= Virgin Soil (short story) =

Short story written by Mary Chavelita Dunne

Virgin Soil is a short story written by Mary Chavelita Dunne under her pseudonym George Egerton. This story was published as part of a series of short stories in a book called Discords. Discords was published in 1894 by Roberts Brothers in Boston, Massachusetts.

== Plot ==
This short story opens with a post wedding scene between a gray-haired older man and a seventeen-year-old bride. The daughter cries on her mother after the ceremony and her mother responds by telling her she is married now and that she must obey her new husband. Then the bride and groom depart together on a train to begin their married life. The story flashes forward five years and the once young bride has come back home to see her mother. She has not been home since her marriage and remembers her childhood fondly as she wonders through her childhood home. Then she sees her mother resting in a chair and is astonished how she has not aged significantly within those five years. She stops to observe her own reflection in a mirror and notice how much she has aged since her wedding day. She notices that her spark, innocence, and youth is gone and then quickly turns to her mother and shakes her awake. Her mother is excited to see her but Flo, her daughter, responds harshly stating she needs to speak with her. The two of them sit down for tea to talk.

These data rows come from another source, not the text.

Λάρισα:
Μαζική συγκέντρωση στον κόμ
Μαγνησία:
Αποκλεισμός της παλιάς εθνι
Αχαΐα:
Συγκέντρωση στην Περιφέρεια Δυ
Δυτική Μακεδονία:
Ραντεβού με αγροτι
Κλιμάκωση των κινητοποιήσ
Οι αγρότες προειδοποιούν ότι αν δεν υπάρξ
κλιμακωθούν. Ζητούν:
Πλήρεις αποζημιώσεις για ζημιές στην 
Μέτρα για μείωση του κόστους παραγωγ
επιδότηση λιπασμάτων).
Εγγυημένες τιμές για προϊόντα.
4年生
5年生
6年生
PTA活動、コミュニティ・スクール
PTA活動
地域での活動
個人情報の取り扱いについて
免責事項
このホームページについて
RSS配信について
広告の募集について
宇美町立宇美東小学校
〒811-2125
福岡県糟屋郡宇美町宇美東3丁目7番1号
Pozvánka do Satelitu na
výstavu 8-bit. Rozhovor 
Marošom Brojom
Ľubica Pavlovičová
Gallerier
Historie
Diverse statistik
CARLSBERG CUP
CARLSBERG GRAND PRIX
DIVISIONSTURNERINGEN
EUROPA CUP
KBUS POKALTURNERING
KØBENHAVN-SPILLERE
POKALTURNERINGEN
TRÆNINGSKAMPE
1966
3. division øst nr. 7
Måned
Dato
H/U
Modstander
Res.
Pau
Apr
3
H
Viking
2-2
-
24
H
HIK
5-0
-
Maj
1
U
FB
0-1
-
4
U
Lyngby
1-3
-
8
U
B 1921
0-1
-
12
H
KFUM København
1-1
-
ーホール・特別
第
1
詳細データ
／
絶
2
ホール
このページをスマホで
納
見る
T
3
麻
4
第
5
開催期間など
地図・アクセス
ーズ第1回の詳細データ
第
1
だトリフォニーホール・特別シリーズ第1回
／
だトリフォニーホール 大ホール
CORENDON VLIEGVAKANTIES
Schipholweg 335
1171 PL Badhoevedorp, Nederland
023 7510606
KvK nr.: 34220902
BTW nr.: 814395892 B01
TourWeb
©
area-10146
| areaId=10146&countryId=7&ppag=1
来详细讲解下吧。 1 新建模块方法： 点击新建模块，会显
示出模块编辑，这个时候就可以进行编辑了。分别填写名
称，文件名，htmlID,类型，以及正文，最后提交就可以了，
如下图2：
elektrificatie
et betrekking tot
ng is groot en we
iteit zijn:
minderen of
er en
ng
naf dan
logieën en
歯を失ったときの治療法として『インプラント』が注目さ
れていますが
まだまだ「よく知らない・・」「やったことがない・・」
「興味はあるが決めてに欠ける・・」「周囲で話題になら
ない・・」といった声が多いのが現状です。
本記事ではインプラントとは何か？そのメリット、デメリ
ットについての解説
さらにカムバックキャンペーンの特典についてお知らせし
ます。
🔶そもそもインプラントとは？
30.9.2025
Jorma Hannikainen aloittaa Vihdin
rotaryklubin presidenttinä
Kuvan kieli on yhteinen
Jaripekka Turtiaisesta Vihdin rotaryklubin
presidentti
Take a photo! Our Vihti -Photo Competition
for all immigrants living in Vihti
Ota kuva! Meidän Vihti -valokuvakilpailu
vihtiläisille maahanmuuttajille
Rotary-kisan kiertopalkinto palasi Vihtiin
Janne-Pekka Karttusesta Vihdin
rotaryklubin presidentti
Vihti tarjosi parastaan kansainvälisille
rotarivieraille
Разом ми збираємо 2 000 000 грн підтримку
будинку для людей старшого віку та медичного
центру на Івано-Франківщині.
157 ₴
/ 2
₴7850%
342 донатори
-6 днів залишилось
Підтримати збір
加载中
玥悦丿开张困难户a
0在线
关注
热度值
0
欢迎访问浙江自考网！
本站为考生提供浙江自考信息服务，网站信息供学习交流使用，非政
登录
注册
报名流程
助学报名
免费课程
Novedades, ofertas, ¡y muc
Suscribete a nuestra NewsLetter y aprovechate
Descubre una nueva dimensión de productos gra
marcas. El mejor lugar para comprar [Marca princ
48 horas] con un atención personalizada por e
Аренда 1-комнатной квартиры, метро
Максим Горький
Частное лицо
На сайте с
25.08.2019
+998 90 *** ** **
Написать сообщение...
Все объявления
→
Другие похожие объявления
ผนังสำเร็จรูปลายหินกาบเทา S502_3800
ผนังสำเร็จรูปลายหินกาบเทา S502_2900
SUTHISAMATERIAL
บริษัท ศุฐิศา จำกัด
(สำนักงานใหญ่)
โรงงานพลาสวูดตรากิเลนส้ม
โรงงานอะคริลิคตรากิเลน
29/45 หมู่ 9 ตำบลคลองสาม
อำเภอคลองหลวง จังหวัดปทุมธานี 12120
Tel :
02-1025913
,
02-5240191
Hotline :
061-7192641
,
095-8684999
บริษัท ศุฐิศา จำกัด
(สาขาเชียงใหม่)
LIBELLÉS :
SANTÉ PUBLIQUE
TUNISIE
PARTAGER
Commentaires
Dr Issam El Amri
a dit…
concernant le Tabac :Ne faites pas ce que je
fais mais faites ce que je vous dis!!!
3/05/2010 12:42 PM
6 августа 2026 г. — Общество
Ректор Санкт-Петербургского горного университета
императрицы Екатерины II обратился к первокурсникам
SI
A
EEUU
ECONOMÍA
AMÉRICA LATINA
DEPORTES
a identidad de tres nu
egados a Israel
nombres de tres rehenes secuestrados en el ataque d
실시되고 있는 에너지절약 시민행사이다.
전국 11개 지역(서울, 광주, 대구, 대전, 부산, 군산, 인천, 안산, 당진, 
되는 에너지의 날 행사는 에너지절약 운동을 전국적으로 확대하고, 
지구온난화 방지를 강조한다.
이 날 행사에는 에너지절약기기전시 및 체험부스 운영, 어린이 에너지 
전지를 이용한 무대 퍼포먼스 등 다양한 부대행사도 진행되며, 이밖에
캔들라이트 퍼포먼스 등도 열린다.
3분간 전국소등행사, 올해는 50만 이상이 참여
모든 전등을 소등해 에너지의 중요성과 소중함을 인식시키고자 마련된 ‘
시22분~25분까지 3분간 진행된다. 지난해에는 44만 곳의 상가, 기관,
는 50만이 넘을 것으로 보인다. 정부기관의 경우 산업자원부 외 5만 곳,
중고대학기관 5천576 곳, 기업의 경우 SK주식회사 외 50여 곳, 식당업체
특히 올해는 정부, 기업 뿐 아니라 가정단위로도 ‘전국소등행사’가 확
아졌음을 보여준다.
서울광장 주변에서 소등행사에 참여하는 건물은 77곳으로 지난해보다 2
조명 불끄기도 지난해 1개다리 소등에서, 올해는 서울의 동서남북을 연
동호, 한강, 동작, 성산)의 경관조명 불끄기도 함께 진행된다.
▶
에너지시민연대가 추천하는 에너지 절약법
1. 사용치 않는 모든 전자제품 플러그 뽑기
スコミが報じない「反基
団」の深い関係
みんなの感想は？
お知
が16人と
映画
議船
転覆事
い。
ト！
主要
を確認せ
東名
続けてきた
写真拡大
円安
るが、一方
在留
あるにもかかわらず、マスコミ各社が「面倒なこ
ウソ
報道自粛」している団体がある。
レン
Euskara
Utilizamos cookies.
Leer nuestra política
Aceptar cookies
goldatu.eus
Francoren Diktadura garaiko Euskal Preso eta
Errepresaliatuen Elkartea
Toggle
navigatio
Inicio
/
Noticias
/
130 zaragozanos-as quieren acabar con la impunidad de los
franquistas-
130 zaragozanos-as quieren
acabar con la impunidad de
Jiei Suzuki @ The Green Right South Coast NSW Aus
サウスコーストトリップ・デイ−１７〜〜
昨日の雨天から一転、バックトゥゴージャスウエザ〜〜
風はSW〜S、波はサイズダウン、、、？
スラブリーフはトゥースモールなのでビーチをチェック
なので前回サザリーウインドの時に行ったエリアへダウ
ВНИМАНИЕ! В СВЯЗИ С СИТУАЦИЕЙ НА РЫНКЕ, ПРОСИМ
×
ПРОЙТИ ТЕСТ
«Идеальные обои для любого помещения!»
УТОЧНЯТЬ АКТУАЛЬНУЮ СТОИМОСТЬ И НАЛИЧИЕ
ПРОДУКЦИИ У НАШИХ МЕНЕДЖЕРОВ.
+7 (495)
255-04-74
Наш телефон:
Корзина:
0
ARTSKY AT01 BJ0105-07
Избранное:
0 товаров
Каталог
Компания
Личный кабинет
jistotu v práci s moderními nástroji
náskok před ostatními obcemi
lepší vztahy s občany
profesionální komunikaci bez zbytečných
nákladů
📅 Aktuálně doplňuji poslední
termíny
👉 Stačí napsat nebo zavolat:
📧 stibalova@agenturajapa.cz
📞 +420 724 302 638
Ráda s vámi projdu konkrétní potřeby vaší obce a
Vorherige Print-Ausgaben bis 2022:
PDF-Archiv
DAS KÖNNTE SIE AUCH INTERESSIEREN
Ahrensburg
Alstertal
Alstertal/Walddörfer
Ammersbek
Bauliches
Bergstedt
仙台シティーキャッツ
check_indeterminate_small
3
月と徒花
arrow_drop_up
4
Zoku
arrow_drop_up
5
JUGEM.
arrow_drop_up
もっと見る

Flo's mother asked how her husband is. And Flo responds by telling her he is currently in Paris with another woman. Her mother is shocked while her daughter comments how she only wishes that he took these trips more frequently. Her mother then scolds Flo for not saving from her husband of the sin of adultery. Flo states that she is leaving her husband because she is very unhappy. She explains that the fundamentals of marriage are unequal and essentially legal prostitution. Her mother remarks that she thought her daughter's husband, Philip, was such as respectful match. Flo explains that her marriage and the hurt it caused her is her mother's fault because her mother did not prepare her for what marriage was and instead only advised her to obey her husband. She said that she was sold in exchange for a home, clothes, and food. She was clueless as to what her wifely duties included and the amount of intimacy that would be given to him. Her marriage stole her sweetness and youth and caused her to hate herself and her mother for placing her in this position. The story flashes to later in the evening as Flo is sleeping and her mother kisses her and slips notes into her bag. In the morning, Flo leaves and takes the train in the opposite direction of where her home with Philip is.

== Scholarship ==

This story is representative of the evolution of women's roles and power in society during the time that the story is written. These women roles are in a direction juxtaposition when comparing Flo to her mother character. Flo's mother is a stereotypical Victorian woman with an old-fashioned mindset . The mother at her daughter's wedding shows no signs of maturity as she offers no advice, no explanation of sex, and instead tells her to simply obey her new husband, the advice she most likely received from her own mother . Her responds to Flo explaining her harmful marriage and her decision to leave is what will society think and the scandal that will ensue . Flo sets herself apart from her mother first in her appearance as she is described with firm, strong features. Flo represents the brand-new view version of womanhood. A woman who understands of the unfairness of power in society and the lack of justice for women's roles in the nineteenth century.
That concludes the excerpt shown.